Entries provided:

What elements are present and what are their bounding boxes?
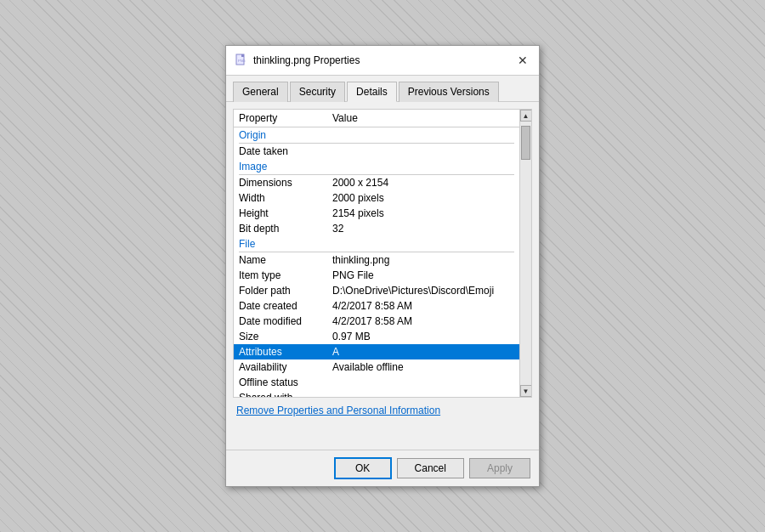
properties-dialog: PNG thinkling.png Properties ✕ General S… [225,45,540,487]
val-folder-path: D:\OneDrive\Pictures\Discord\Emoji [332,285,514,297]
link-area: Remove Properties and Personal Informati… [233,398,532,423]
remove-properties-link[interactable]: Remove Properties and Personal Informati… [236,405,440,416]
scrollbar[interactable]: ▲ ▼ [519,110,531,397]
table-row[interactable]: Availability Available offline [234,359,519,375]
tab-previous-versions[interactable]: Previous Versions [399,82,499,102]
tab-details[interactable]: Details [347,82,397,102]
close-button[interactable]: ✕ [515,53,530,68]
prop-width: Width [239,192,332,204]
file-icon: PNG [235,54,248,67]
prop-bit-depth: Bit depth [239,223,332,235]
title-bar: PNG thinkling.png Properties ✕ [226,46,539,76]
table-row[interactable]: Size 0.97 MB [234,329,519,344]
header-property: Property [239,112,332,124]
table-row[interactable]: Date modified 4/2/2017 8:58 AM [234,314,519,329]
prop-folder-path: Folder path [239,285,332,297]
val-date-modified: 4/2/2017 8:58 AM [332,315,514,327]
tab-bar: General Security Details Previous Versio… [226,76,539,102]
table-row-selected[interactable]: Attributes A [234,344,519,359]
section-file: File [234,236,519,252]
val-dimensions: 2000 x 2154 [332,177,514,189]
prop-name: Name [239,254,332,266]
ok-button[interactable]: OK [334,457,392,479]
val-size: 0.97 MB [332,331,514,342]
val-date-taken [332,145,514,157]
val-bit-depth: 32 [332,223,514,235]
dialog-footer: OK Cancel Apply [226,450,539,486]
val-height: 2154 pixels [332,207,514,219]
val-date-created: 4/2/2017 8:58 AM [332,300,514,312]
val-name: thinkling.png [332,254,514,266]
cancel-button[interactable]: Cancel [397,458,464,478]
table-row[interactable]: Date taken [234,144,519,159]
val-offline-status [332,376,514,388]
table-row[interactable]: Shared with [234,390,519,397]
prop-shared-with: Shared with [239,392,332,397]
svg-text:PNG: PNG [238,59,246,63]
tab-general[interactable]: General [233,82,288,102]
scroll-thumb[interactable] [521,126,530,160]
scroll-up-arrow[interactable]: ▲ [520,110,532,122]
prop-date-taken: Date taken [239,145,332,157]
table-row[interactable]: Width 2000 pixels [234,190,519,206]
scroll-track[interactable] [520,122,531,385]
prop-dimensions: Dimensions [239,177,332,189]
dialog-title: thinkling.png Properties [253,54,360,66]
prop-availability: Availability [239,361,332,373]
val-width: 2000 pixels [332,192,514,204]
tab-content: Property Value Origin Date taken Image D… [226,102,539,450]
val-shared-with [332,392,514,397]
val-item-type: PNG File [332,269,514,281]
apply-button[interactable]: Apply [469,458,530,478]
table-row[interactable]: Folder path D:\OneDrive\Pictures\Discord… [234,283,519,298]
table-row[interactable]: Bit depth 32 [234,221,519,236]
prop-offline-status: Offline status [239,376,332,388]
table-row[interactable]: Item type PNG File [234,268,519,283]
table-row[interactable]: Offline status [234,375,519,390]
header-value: Value [332,112,514,124]
prop-date-modified: Date modified [239,315,332,327]
prop-date-created: Date created [239,300,332,312]
val-availability: Available offline [332,361,514,373]
table-header: Property Value [234,110,519,127]
section-origin: Origin [234,127,519,143]
prop-attributes: Attributes [239,346,332,358]
table-row[interactable]: Name thinkling.png [234,252,519,268]
properties-table: Property Value Origin Date taken Image D… [233,109,532,398]
section-image: Image [234,159,519,174]
table-row[interactable]: Dimensions 2000 x 2154 [234,175,519,190]
prop-item-type: Item type [239,269,332,281]
val-attributes: A [332,346,514,358]
scroll-down-arrow[interactable]: ▼ [520,385,532,397]
prop-size: Size [239,331,332,342]
table-inner: Property Value Origin Date taken Image D… [234,110,519,397]
svg-rect-1 [241,54,244,57]
table-row[interactable]: Height 2154 pixels [234,206,519,221]
table-row[interactable]: Date created 4/2/2017 8:58 AM [234,298,519,314]
title-bar-left: PNG thinkling.png Properties [235,54,360,67]
tab-security[interactable]: Security [290,82,345,102]
prop-height: Height [239,207,332,219]
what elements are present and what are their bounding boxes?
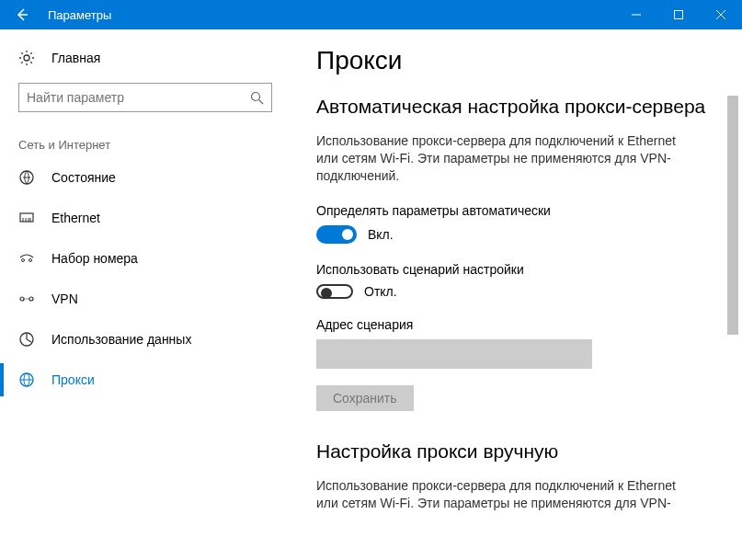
svg-rect-2 [675,11,683,19]
svg-point-15 [29,259,32,262]
sidebar-item-proxy[interactable]: Прокси [0,360,294,400]
globe-icon [18,371,35,388]
search-box[interactable] [18,83,272,112]
minimize-button[interactable] [615,0,657,29]
back-arrow-icon [15,7,29,22]
gear-icon [18,50,35,66]
search-input[interactable] [27,90,250,105]
minimize-icon [632,10,641,19]
detect-label: Определять параметры автоматически [316,203,720,218]
maximize-button[interactable] [657,0,700,29]
svg-point-14 [22,259,25,262]
svg-point-17 [29,297,33,301]
sidebar-item-ethernet[interactable]: Ethernet [0,198,294,238]
sidebar: Главная Сеть и Интернет Состояние Ethern… [0,29,294,560]
main-content: Прокси Автоматическая настройка прокси-с… [294,29,742,560]
data-usage-icon [18,331,35,348]
sidebar-item-label: Использование данных [51,332,191,347]
status-icon [18,169,35,186]
titlebar: Параметры [0,0,742,29]
sidebar-item-datausage[interactable]: Использование данных [0,319,294,360]
svg-line-7 [259,99,264,104]
svg-rect-9 [20,213,33,222]
sidebar-item-vpn[interactable]: VPN [0,279,294,319]
script-label: Использовать сценарий настройки [316,262,720,277]
page-title: Прокси [316,46,720,75]
window-controls [615,0,742,29]
script-toggle[interactable] [316,284,353,299]
auto-heading: Автоматическая настройка прокси-сервера [316,96,720,118]
auto-description: Использование прокси-сервера для подключ… [316,132,684,185]
window-title: Параметры [44,8,111,22]
detect-toggle[interactable] [316,225,357,244]
svg-point-16 [20,297,24,301]
maximize-icon [674,10,683,19]
svg-point-6 [252,92,260,100]
close-icon [716,10,725,19]
detect-toggle-state: Вкл. [368,227,394,242]
sidebar-item-label: Прокси [51,372,95,387]
sidebar-item-label: Ethernet [51,211,100,225]
sidebar-item-label: Состояние [51,170,116,185]
script-toggle-state: Откл. [364,284,397,299]
sidebar-home[interactable]: Главная [0,42,294,74]
sidebar-item-dialup[interactable]: Набор номера [0,238,294,279]
search-icon [250,91,264,105]
svg-point-5 [24,55,29,61]
sidebar-item-label: VPN [51,291,78,306]
sidebar-item-status[interactable]: Состояние [0,157,294,198]
script-address-input [316,339,592,369]
manual-heading: Настройка прокси вручную [316,440,720,463]
sidebar-home-label: Главная [51,51,100,65]
back-button[interactable] [0,0,44,29]
ethernet-icon [18,210,35,226]
dialup-icon [18,250,35,267]
close-button[interactable] [700,0,742,29]
sidebar-item-label: Набор номера [51,251,138,266]
manual-description: Использование прокси-сервера для подключ… [316,477,684,512]
save-button: Сохранить [316,385,414,411]
script-address-label: Адрес сценария [316,317,720,332]
sidebar-category: Сеть и Интернет [0,112,294,157]
vpn-icon [18,291,35,307]
scrollbar-thumb[interactable] [727,96,738,335]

Requirement: The entries are to be copied exactly, and each image is to be omitted.

Answer box:
What elements are present and what are their bounding boxes?
properties-dialog: PNG thinkling.png Properties ✕ General S… [225,45,540,487]
val-folder-path: D:\OneDrive\Pictures\Discord\Emoji [332,285,514,297]
link-area: Remove Properties and Personal Informati… [233,398,532,423]
remove-properties-link[interactable]: Remove Properties and Personal Informati… [236,405,440,416]
scrollbar[interactable]: ▲ ▼ [519,110,531,397]
table-row[interactable]: Availability Available offline [234,359,519,375]
tab-previous-versions[interactable]: Previous Versions [399,82,499,102]
tab-details[interactable]: Details [347,82,397,102]
close-button[interactable]: ✕ [515,53,530,68]
prop-width: Width [239,192,332,204]
file-icon: PNG [235,54,248,67]
prop-bit-depth: Bit depth [239,223,332,235]
title-bar: PNG thinkling.png Properties ✕ [226,46,539,76]
table-row[interactable]: Size 0.97 MB [234,329,519,344]
header-property: Property [239,112,332,124]
table-row[interactable]: Date modified 4/2/2017 8:58 AM [234,314,519,329]
prop-folder-path: Folder path [239,285,332,297]
val-date-modified: 4/2/2017 8:58 AM [332,315,514,327]
tab-bar: General Security Details Previous Versio… [226,76,539,102]
table-row-selected[interactable]: Attributes A [234,344,519,359]
section-file: File [234,236,519,252]
val-dimensions: 2000 x 2154 [332,177,514,189]
prop-name: Name [239,254,332,266]
ok-button[interactable]: OK [334,457,392,479]
val-size: 0.97 MB [332,331,514,342]
val-date-taken [332,145,514,157]
val-bit-depth: 32 [332,223,514,235]
dialog-footer: OK Cancel Apply [226,450,539,486]
val-height: 2154 pixels [332,207,514,219]
val-date-created: 4/2/2017 8:58 AM [332,300,514,312]
val-name: thinkling.png [332,254,514,266]
cancel-button[interactable]: Cancel [397,458,464,478]
table-row[interactable]: Date taken [234,144,519,159]
val-offline-status [332,376,514,388]
table-row[interactable]: Shared with [234,390,519,397]
prop-shared-with: Shared with [239,392,332,397]
svg-text:PNG: PNG [238,59,246,63]
tab-general[interactable]: General [233,82,288,102]
scroll-thumb[interactable] [521,126,530,160]
scroll-up-arrow[interactable]: ▲ [520,110,532,122]
prop-date-taken: Date taken [239,145,332,157]
table-row[interactable]: Width 2000 pixels [234,190,519,206]
scroll-track[interactable] [520,122,531,385]
prop-dimensions: Dimensions [239,177,332,189]
dialog-title: thinkling.png Properties [253,54,360,66]
prop-availability: Availability [239,361,332,373]
val-width: 2000 pixels [332,192,514,204]
tab-content: Property Value Origin Date taken Image D… [226,102,539,450]
val-shared-with [332,392,514,397]
val-item-type: PNG File [332,269,514,281]
apply-button[interactable]: Apply [469,458,530,478]
table-row[interactable]: Folder path D:\OneDrive\Pictures\Discord… [234,283,519,298]
table-row[interactable]: Bit depth 32 [234,221,519,236]
prop-offline-status: Offline status [239,376,332,388]
table-row[interactable]: Item type PNG File [234,268,519,283]
table-row[interactable]: Offline status [234,375,519,390]
header-value: Value [332,112,514,124]
prop-date-modified: Date modified [239,315,332,327]
prop-date-created: Date created [239,300,332,312]
val-availability: Available offline [332,361,514,373]
table-header: Property Value [234,110,519,127]
section-origin: Origin [234,127,519,143]
prop-attributes: Attributes [239,346,332,358]
table-row[interactable]: Name thinkling.png [234,252,519,268]
properties-table: Property Value Origin Date taken Image D… [233,109,532,398]
section-image: Image [234,159,519,174]
table-row[interactable]: Dimensions 2000 x 2154 [234,175,519,190]
prop-item-type: Item type [239,269,332,281]
val-attributes: A [332,346,514,358]
scroll-down-arrow[interactable]: ▼ [520,385,532,397]
prop-size: Size [239,331,332,342]
table-inner: Property Value Origin Date taken Image D… [234,110,519,397]
svg-rect-1 [241,54,244,57]
table-row[interactable]: Height 2154 pixels [234,206,519,221]
table-row[interactable]: Date created 4/2/2017 8:58 AM [234,298,519,314]
title-bar-left: PNG thinkling.png Properties [235,54,360,67]
tab-security[interactable]: Security [290,82,345,102]
prop-height: Height [239,207,332,219]
what elements are present and what are their bounding boxes?
svg-rect-2 [675,11,683,19]
svg-point-15 [29,259,32,262]
sidebar-item-proxy[interactable]: Прокси [0,360,294,400]
globe-icon [18,371,35,388]
search-box[interactable] [18,83,272,112]
minimize-button[interactable] [615,0,657,29]
back-arrow-icon [15,7,29,22]
gear-icon [18,50,35,66]
search-input[interactable] [27,90,250,105]
minimize-icon [632,10,641,19]
detect-label: Определять параметры автоматически [316,203,720,218]
maximize-button[interactable] [657,0,700,29]
svg-point-14 [22,259,25,262]
svg-point-17 [29,297,33,301]
sidebar-item-ethernet[interactable]: Ethernet [0,198,294,238]
sidebar: Главная Сеть и Интернет Состояние Ethern… [0,29,294,560]
main-content: Прокси Автоматическая настройка прокси-с… [294,29,742,560]
data-usage-icon [18,331,35,348]
sidebar-item-label: Использование данных [51,332,191,347]
status-icon [18,169,35,186]
titlebar: Параметры [0,0,742,29]
sidebar-item-datausage[interactable]: Использование данных [0,319,294,360]
svg-line-7 [259,99,264,104]
svg-rect-9 [20,213,33,222]
sidebar-item-vpn[interactable]: VPN [0,279,294,319]
script-label: Использовать сценарий настройки [316,262,720,277]
page-title: Прокси [316,46,720,75]
window-controls [615,0,742,29]
script-toggle[interactable] [316,284,353,299]
auto-heading: Автоматическая настройка прокси-сервера [316,96,720,118]
auto-description: Использование прокси-сервера для подключ… [316,132,684,185]
window-title: Параметры [44,8,111,22]
detect-toggle[interactable] [316,225,357,244]
svg-point-16 [20,297,24,301]
maximize-icon [674,10,683,19]
svg-point-6 [252,92,260,100]
close-icon [716,10,725,19]
detect-toggle-state: Вкл. [368,227,394,242]
sidebar-item-label: Прокси [51,372,95,387]
sidebar-item-label: Ethernet [51,211,100,225]
sidebar-item-label: Состояние [51,170,116,185]
script-toggle-state: Откл. [364,284,397,299]
sidebar-home[interactable]: Главная [0,42,294,74]
sidebar-item-dialup[interactable]: Набор номера [0,238,294,279]
search-icon [250,91,264,105]
svg-point-5 [24,55,29,61]
sidebar-item-label: VPN [51,291,78,306]
sidebar-item-status[interactable]: Состояние [0,157,294,198]
script-address-input [316,339,592,369]
manual-heading: Настройка прокси вручную [316,440,720,463]
sidebar-home-label: Главная [51,51,100,65]
back-button[interactable] [0,0,44,29]
ethernet-icon [18,210,35,226]
dialup-icon [18,250,35,267]
close-button[interactable] [700,0,742,29]
sidebar-item-label: Набор номера [51,251,138,266]
manual-description: Использование прокси-сервера для подключ… [316,477,684,512]
save-button: Сохранить [316,385,414,411]
script-address-label: Адрес сценария [316,317,720,332]
sidebar-category: Сеть и Интернет [0,112,294,157]
vpn-icon [18,291,35,307]
scrollbar-thumb[interactable] [727,96,738,335]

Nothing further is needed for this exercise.